Plans for the new 627-foot C6 Tower were approved last week by the city’s Metro Inner-South Joint Development Assessment Panel (JDAP) for client Grange Development.
The firm’s newly-formed research arm Fraser & Partners will be leading the project and says their hybrid steel frame and wood design will utilize a total of 9,678 cubic yards of locally sourced timber in its construction. At 50 stories, it is more than twice the size of the Milwaukee Ascent Tower and another 11 stories taller than SHoP’s forthcoming 39-stroy Atlassian Headquarters in Sydney. Grange says it will be the first carbon-negative construction in the history of Western Australia, though some academics caution this is misleading under current IPCC guidelines.
"C6 will establish a new benchmark for environmentally conscious design. We're immensely proud of our open-source approach to all documentation and construction details because we genuinely wish for others to understand our methodology and possess the blueprint to emulate, modify, and progress it," Grange Development's Director James Dibble said in a press statement.

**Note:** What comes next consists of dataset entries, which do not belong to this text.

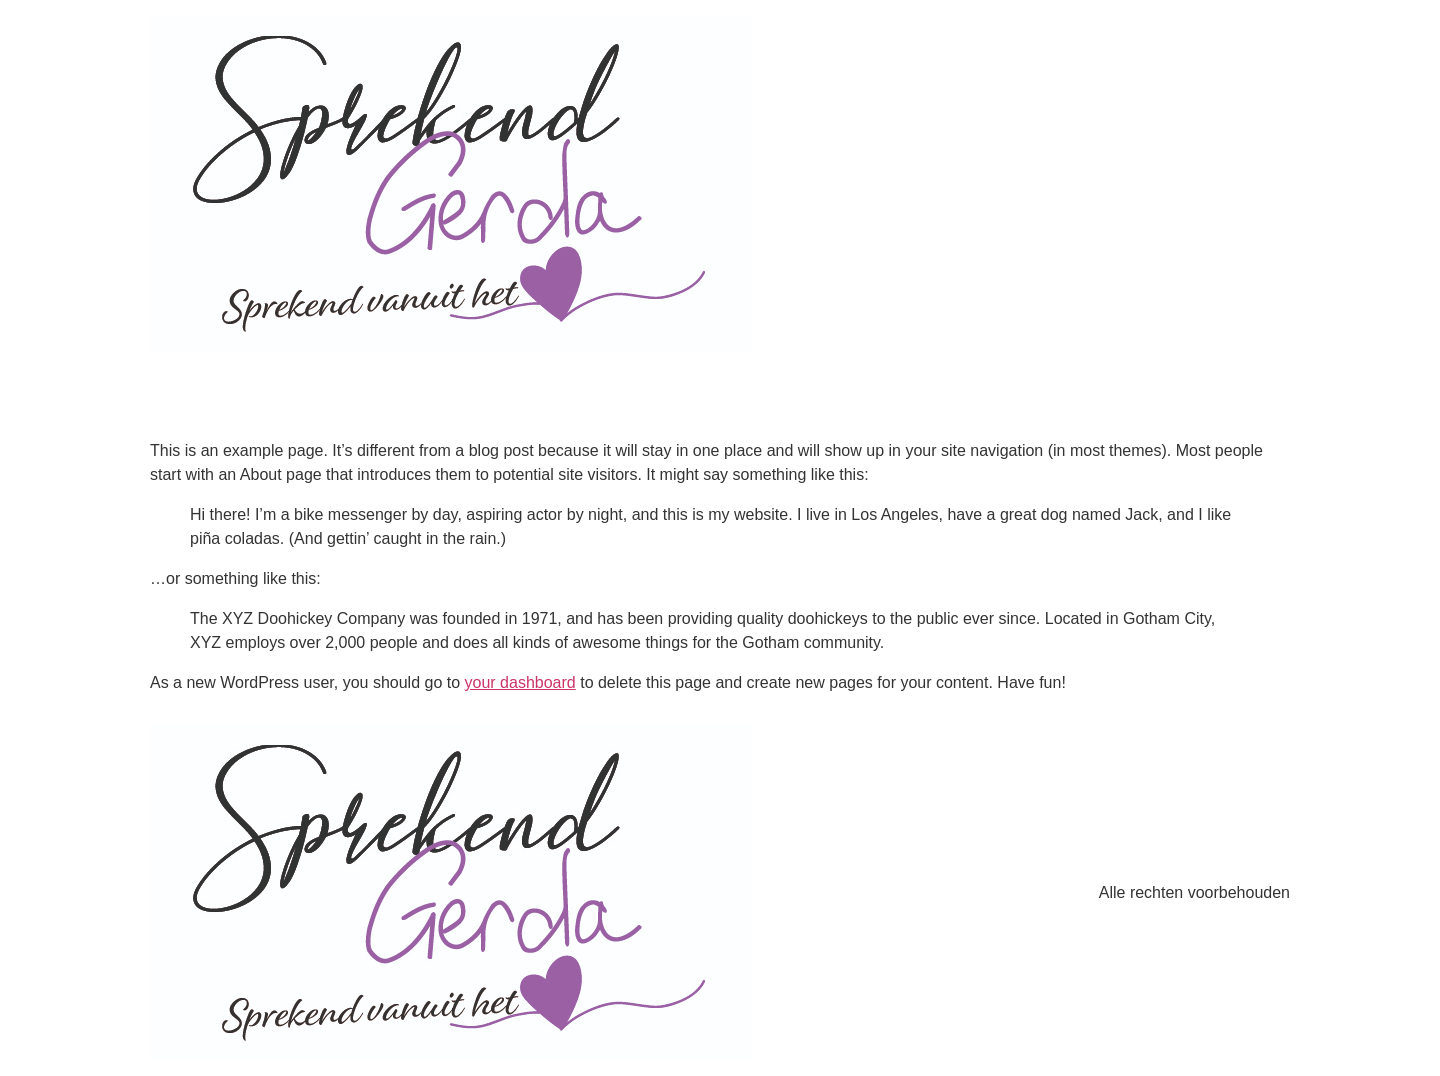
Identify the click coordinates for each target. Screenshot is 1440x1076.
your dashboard (520, 682)
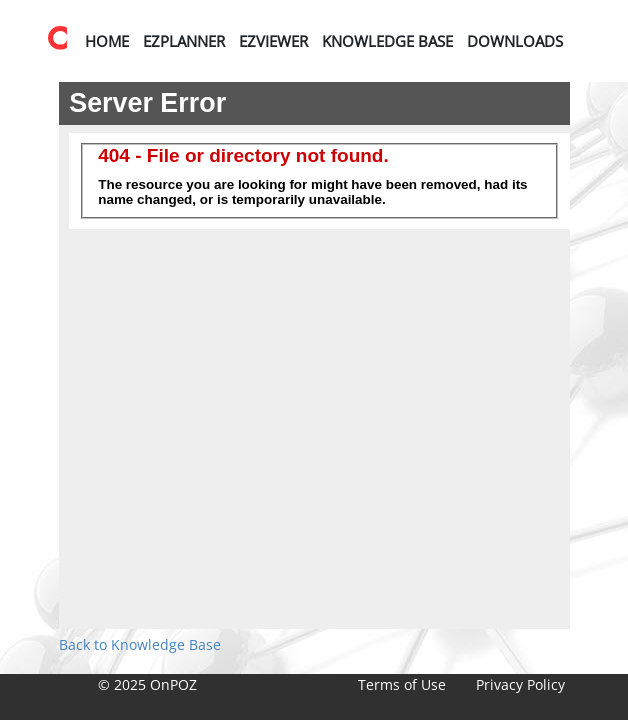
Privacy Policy (520, 684)
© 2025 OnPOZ (147, 684)
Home (107, 41)
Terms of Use (402, 684)
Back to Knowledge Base (140, 644)
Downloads (515, 41)
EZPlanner (184, 41)
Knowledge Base (387, 41)
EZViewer (273, 41)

The design, which uses a reinforced concrete core, calls for 237 total residential units, a 37,673-square-foot edible rooftop garden, dining, and entertainment areas. An 80-car fleet of self-driving Tesla Model 3's will be included as well, along with a ground-level public realm that totals 4,703 square feet. Rainwater retention and other interventions will add to the building's sustainability bonafides. C6 will also be run on 100% renewable energy, according to its developers.
The project was named a winner in the Future Project category of the 2023 CTBUH Award of Excellence program in June. Elenberg Fraser's 68-story Premier Tower in Melbourne has also garnered awards recognition in the past year. No construction timelines for the C6 project were made available at press time.
4 Comments
Unfortunately this is lookinng like the context is not a part of the solution; stick to designing in a vacuum.
Too often, the context is completely ignored in modern work. It's as if there where no faith in the larger whole, just a 'look at me!' ethos and the hell with the rest.
I always find it weird when projects use mass timber with plenty of steel in order to reach headline heights.
Makes you miss the promise of Corbusian free plan -- somehow SHoP has reverted to jewel box classicism. Time to rediscover the beauty of classic modernism.